Resolute filed a $225 million suit against Greenpeace, affiliated groups and individual activists in May 2016 under the Racketeer Influenced and Corrupt Organizations Act (RICO). Resolute also made defamation and unfair competition claims against environmentalists.

Resolute’s U.S. lawsuit came after years-long campaigns by Greenpeace and allies against the company’s logging and forestry operations, including challenging the company’s sustainable-certified woodlands. The company said Greenpeace and its allies orchestrated a campaign to intimidate the company and cost it millions of dollars.

Greenpeace activists light a protest banner reading “end coal” with fire as the St. Lambertus church in the village of Immerath is being demolished for the expansion of the nearby opencast brown coal mine of German power supplier RWE, in Immerath, Germany January 8, 2018. REUTERS/Wolfgang Rattay.

Greenpeace called Resolute “forest destroyers” causing a “caribou death spiral and extinction” as part of their campaign against the forestry company. Greenpeace also had a webpage that gave Resolute a list of demands, including suspending logging operations.

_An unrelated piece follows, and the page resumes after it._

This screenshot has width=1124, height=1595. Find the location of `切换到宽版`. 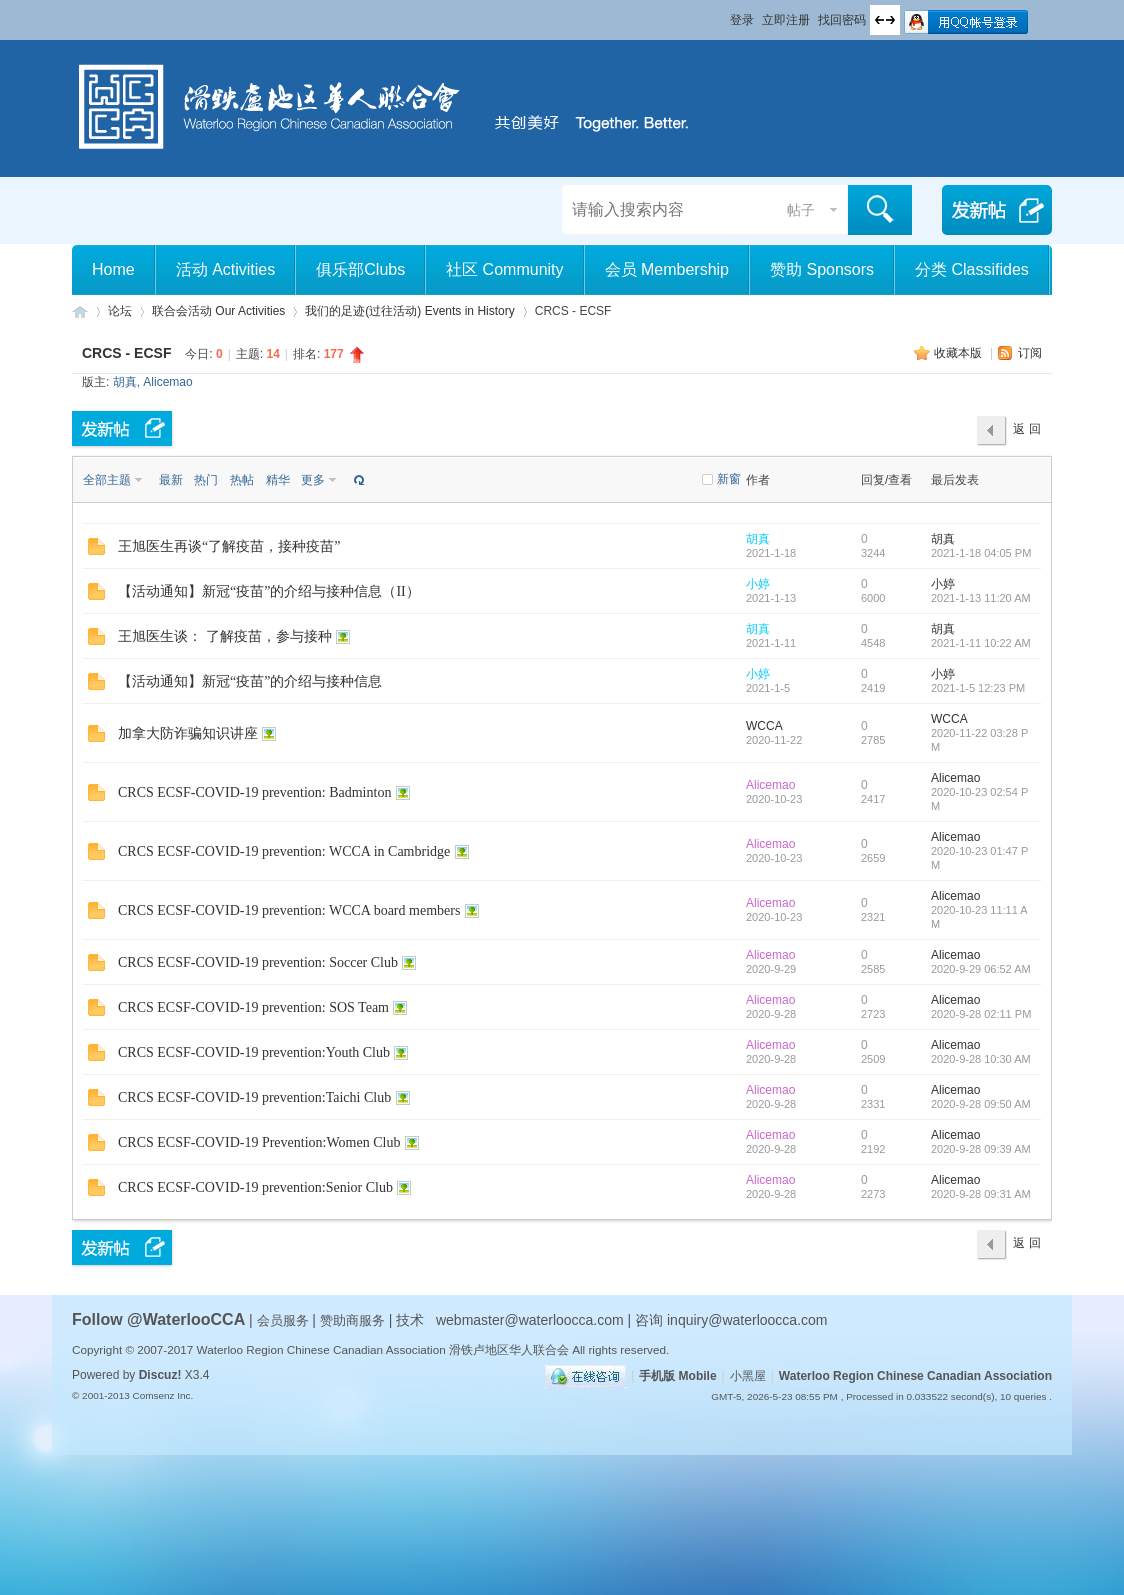

切换到宽版 is located at coordinates (885, 20).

Greenpeace “fraudulently induced people throughout the United States and the world to donate millions of dollars based on materially false and misleading claims about its purported environmental purpose and its ‘campaigns’ against targeted companies,” reads Resolute’s 124-page legal complaint.

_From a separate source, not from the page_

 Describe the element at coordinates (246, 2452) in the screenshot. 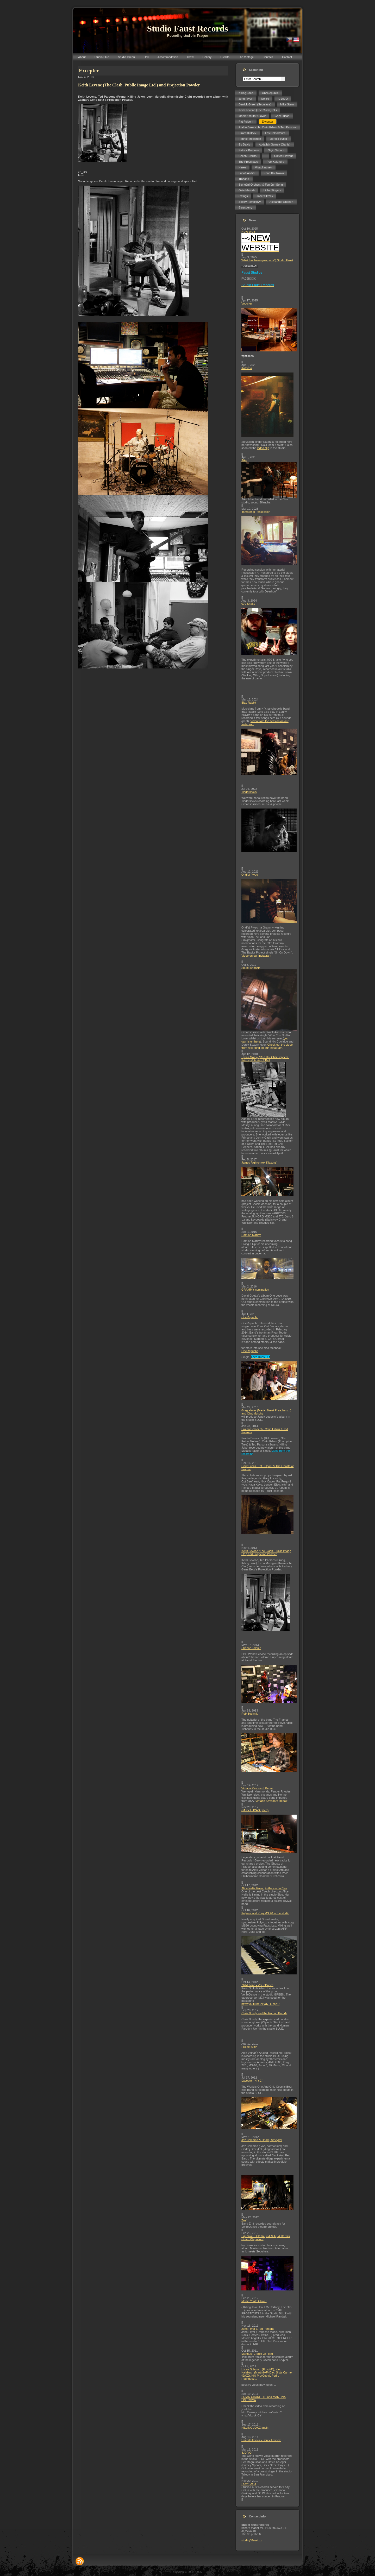

I see `IL DIVO` at that location.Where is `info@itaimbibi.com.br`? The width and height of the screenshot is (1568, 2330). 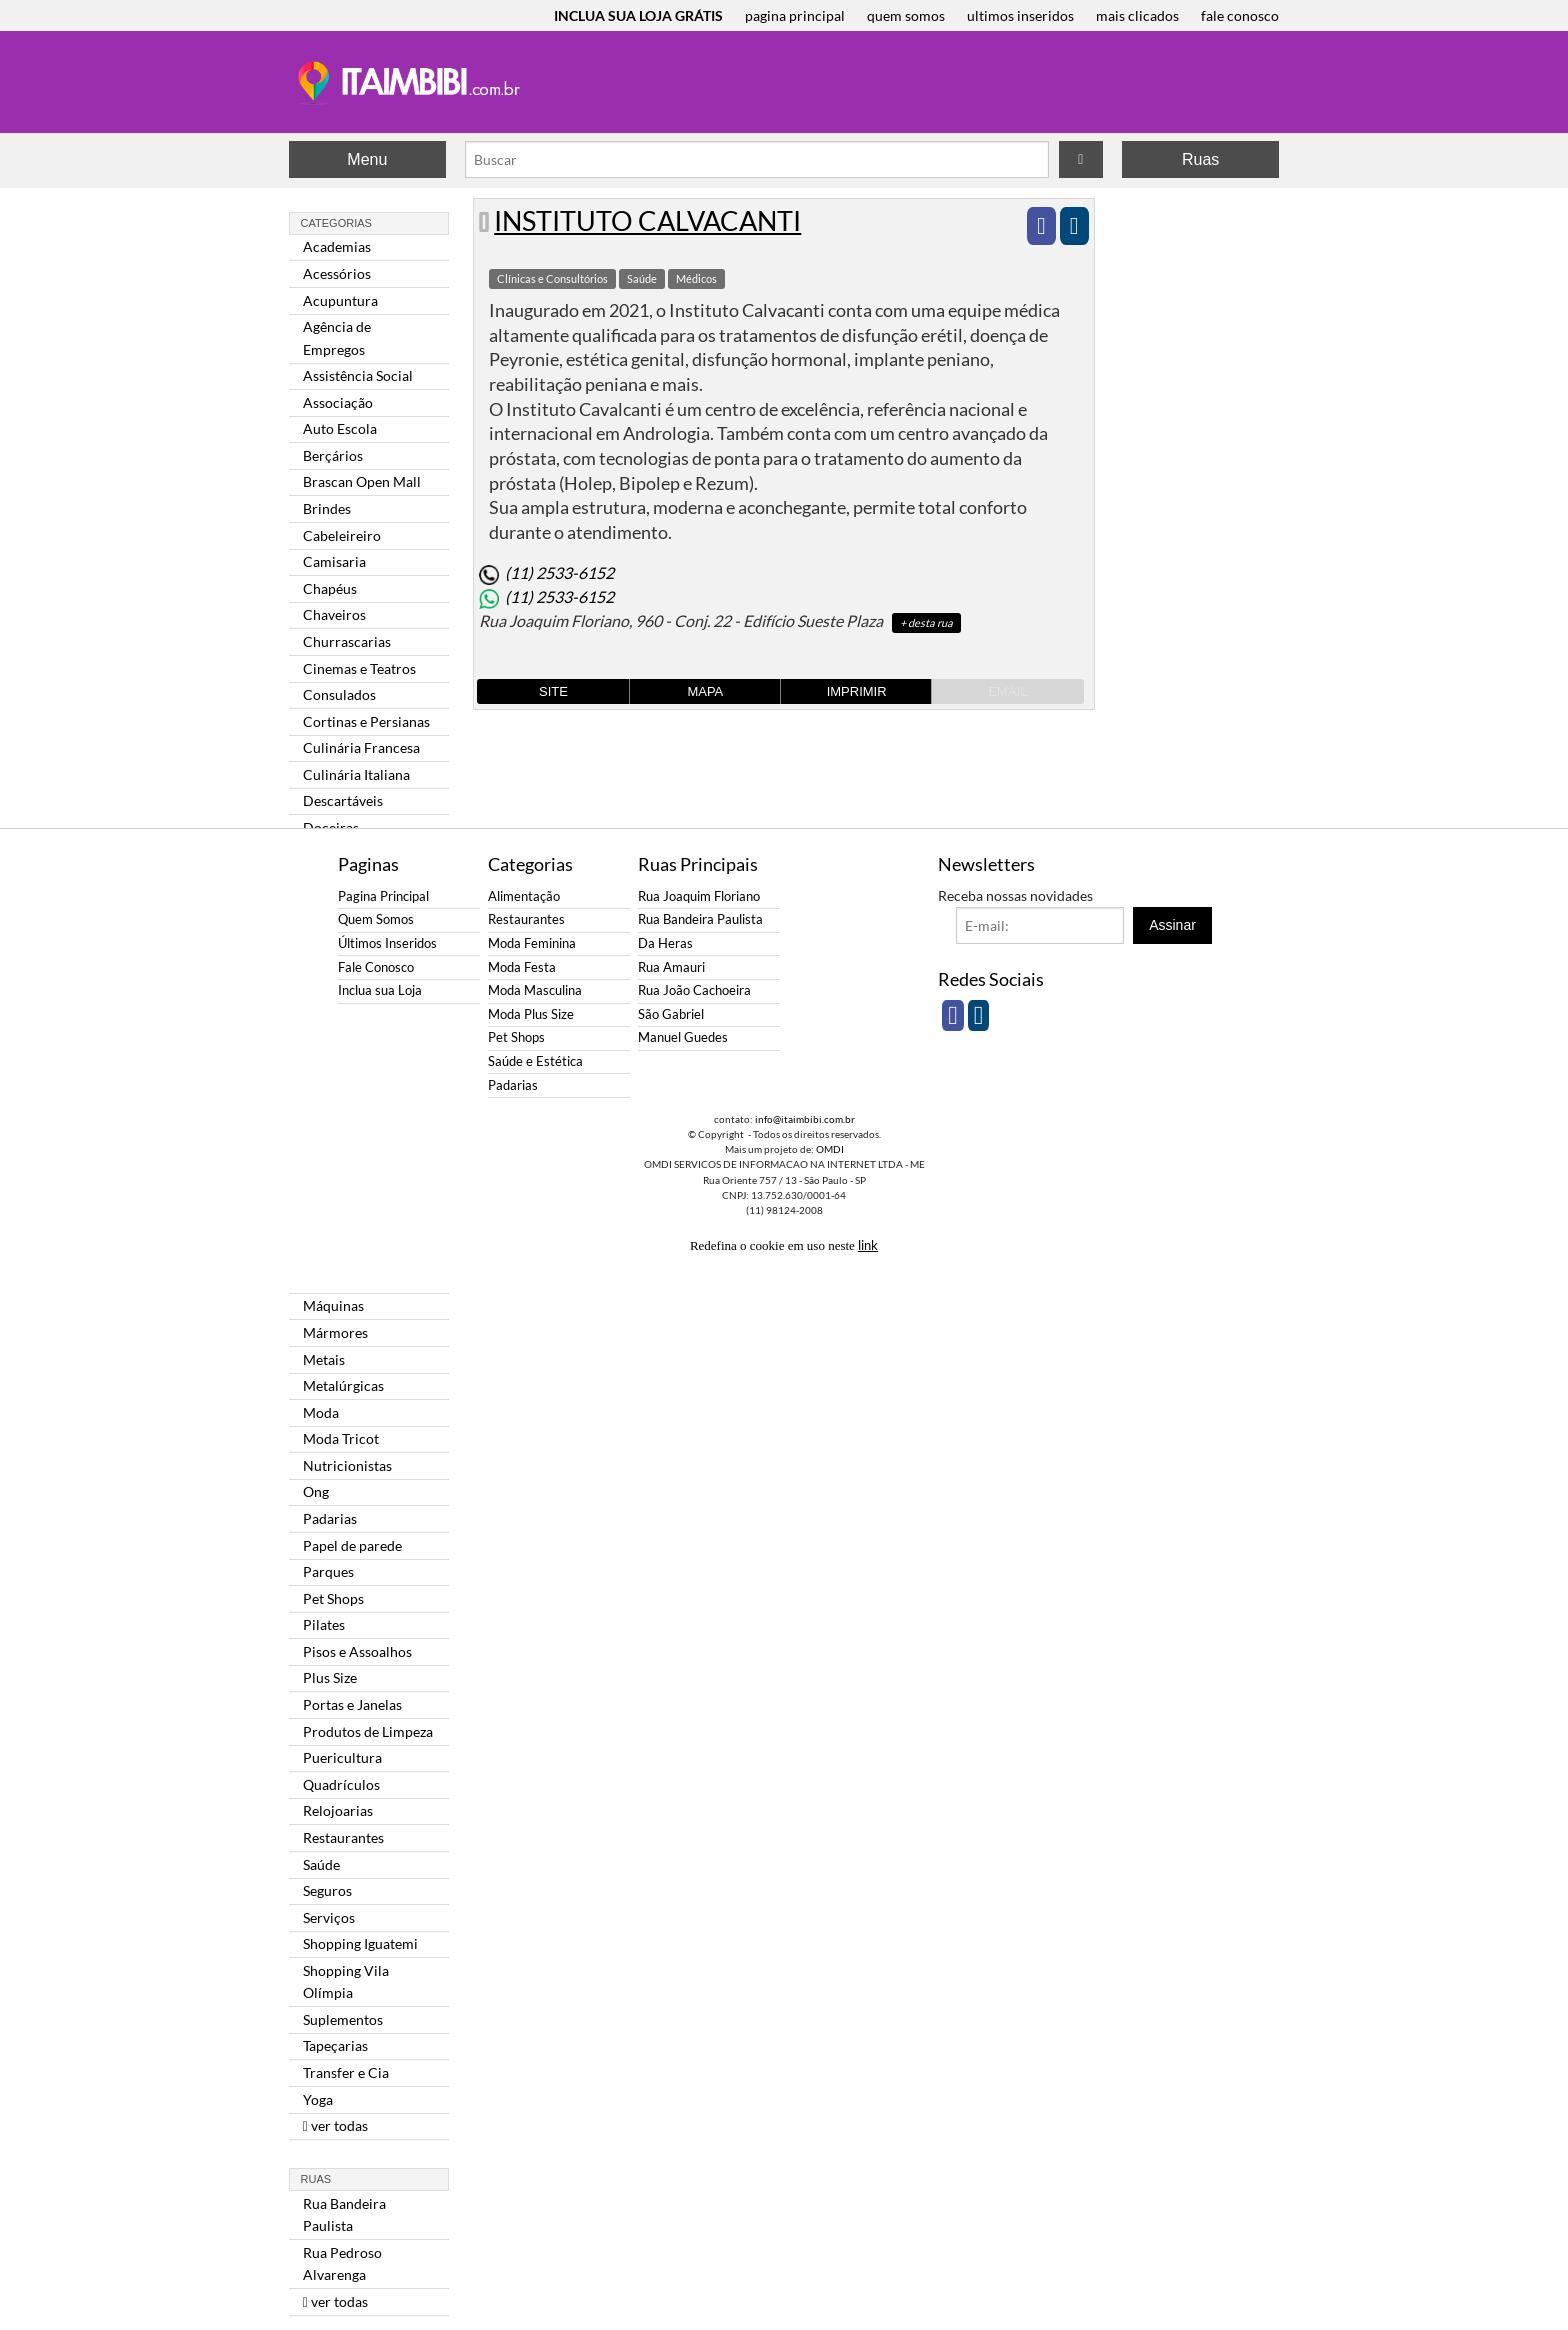
info@itaimbibi.com.br is located at coordinates (805, 1119).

“‘Greenpeace’ is a global fraud,” reads the complaint. (RELATED: Ocasio-Cortez’s Climate Alarm Isn’t Shocking. She’s Just Repeating Months Of Media Narrative)

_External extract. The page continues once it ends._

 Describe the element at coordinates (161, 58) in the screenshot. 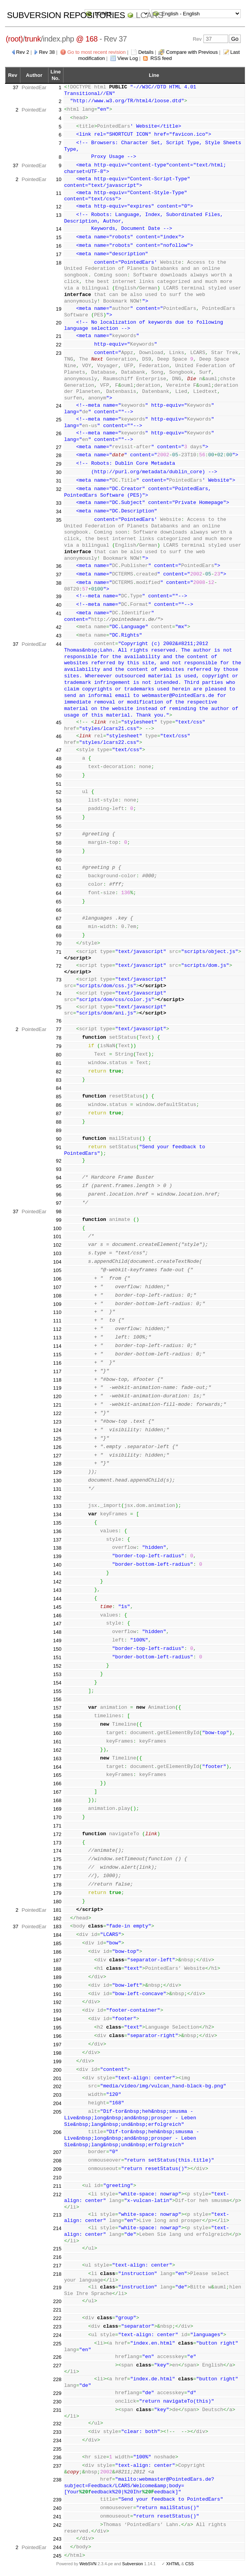

I see `RSS feed` at that location.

The company initially filed the case in the U.S. District Court for Southern Georgia, but it was transferred to the Northern District of California in 2017. The court dismissed Resolute’s entire case against Greenpeace that year, but the company filed another complaint shortly thereafter.

Federal Judge Jon Tigar’s Tuesday ruling allows Resolute’s suit against Greenpeace to proceed without the racketeering charges and some defamation claims.

“From day one, it was clear Resolute intended to bully legitimate advocacy organizations and forest defenders by abusing laws designed to curtail the mafia,” Greenpeace USA General Counsel Tom Wetterer said in an emailed statement.

Greenpeace activists fly a hot air balloon depicting the globe next to the Eiffel Tower ahead of the 2015 Paris Climate Conference, known as the COP21 summit, in Paris

Greenpeace activists fly a hot air balloon depicting the globe next to the Eiffel Tower ahead of the 2015 Paris Climate Conference, known as the COP21 summit, in Paris, France, November 28, 2015. REUTERS/Benoit Tessier.

“The judge made it clear this would not be tolerated,” Wetterer said.

Resolute has a separate, ongoing, $5 million defamation case against Greenpeace Canada. Kursman said he’s confident the Canadian court will hold Greenpeace accountable for spreading false information about the company.

“As the case progresses, we are confident that Greenpeace and their cohorts will be held accountable,” Kursman said.

Resolute is not the only company to take legal action against Greenpeace in recent years. Energy Transfer, the company that build the Dakota Access Pipeline, sued Greenpeace under anti-racketeering laws in August 2017.